TASK DESCRIPTION:
Scan the records for the string "cookies"; copy each line where it occurs.

MATERIAL PROVIDED:
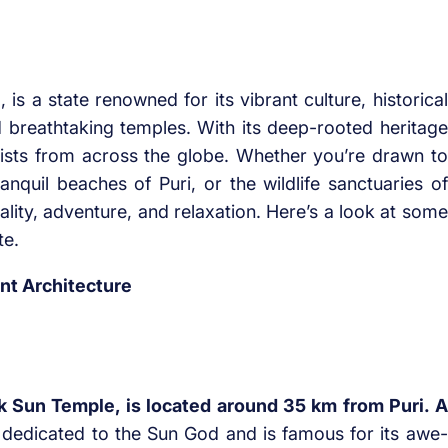
 is a state renowned for its vibrant culture, historical
 breathtaking temples. With its deep-rooted heritage
rists from across the globe. Whether you’re drawn to
nquil beaches of Puri, or the wildlife sanctuaries of
uality, adventure, and relaxation. Here’s a look at some
te.
nt Architecture
l
k Sun Temple, is located around 35 km from Puri. A
 dedicated to the Sun God and is famous for its awe-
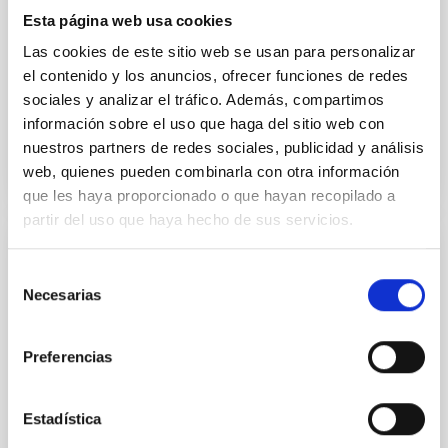
Esta página web usa cookies
Carleo, Ilaria et al.
Las cookies de este sitio web se usan para personalizar
Fecha de publicación:
7
2026
el contenido y los anuncios, ofrecer funciones de redes
sociales y analizar el tráfico. Además, compartimos
información sobre el uso que haga del sitio web con
BIBCODE
2026MNRAS.549F1958C
nuestros partners de redes sociales, publicidad y análisis
web, quienes pueden combinarla con otra información
NÚMERO DE CITAS
1
que les haya proporcionado o que hayan recopilado a
partir del uso que haya hecho de sus servicios.
CON ÁRBITRO
Selección
Photonic integrated circuits for astronomy:
Necesarias
de
A formal description of an integrated
consentimiento
photonics-based wavefront sensor (IP-
Preferencias
WFS)
Context. Solar wavefront sensing has been a
Estadística
challenge for astrophysical instrumentalists, due to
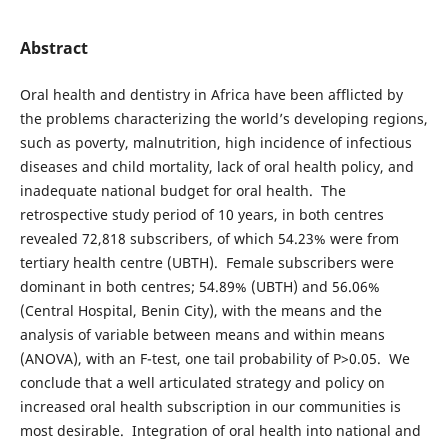
Abstract
Oral health and dentistry in Africa have been afflicted by
the problems characterizing the world’s developing regions,
such as poverty, malnutrition, high incidence of infectious
diseases and child mortality, lack of oral health policy, and
inadequate national budget for oral health. The
retrospective study period of 10 years, in both centres
revealed 72,818 subscribers, of which 54.23% were from
tertiary health centre (UBTH). Female subscribers were
dominant in both centres; 54.89% (UBTH) and 56.06%
(Central Hospital, Benin City), with the means and the
analysis of variable between means and within means
(ANOVA), with an F-test, one tail probability of P>0.05. We
conclude that a well articulated strategy and policy on
increased oral health subscription in our communities is
most desirable. Integration of oral health into national and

EXERCISE ANSWER:
Esta página web usa cookies
Las cookies de este sitio web se usan para personalizar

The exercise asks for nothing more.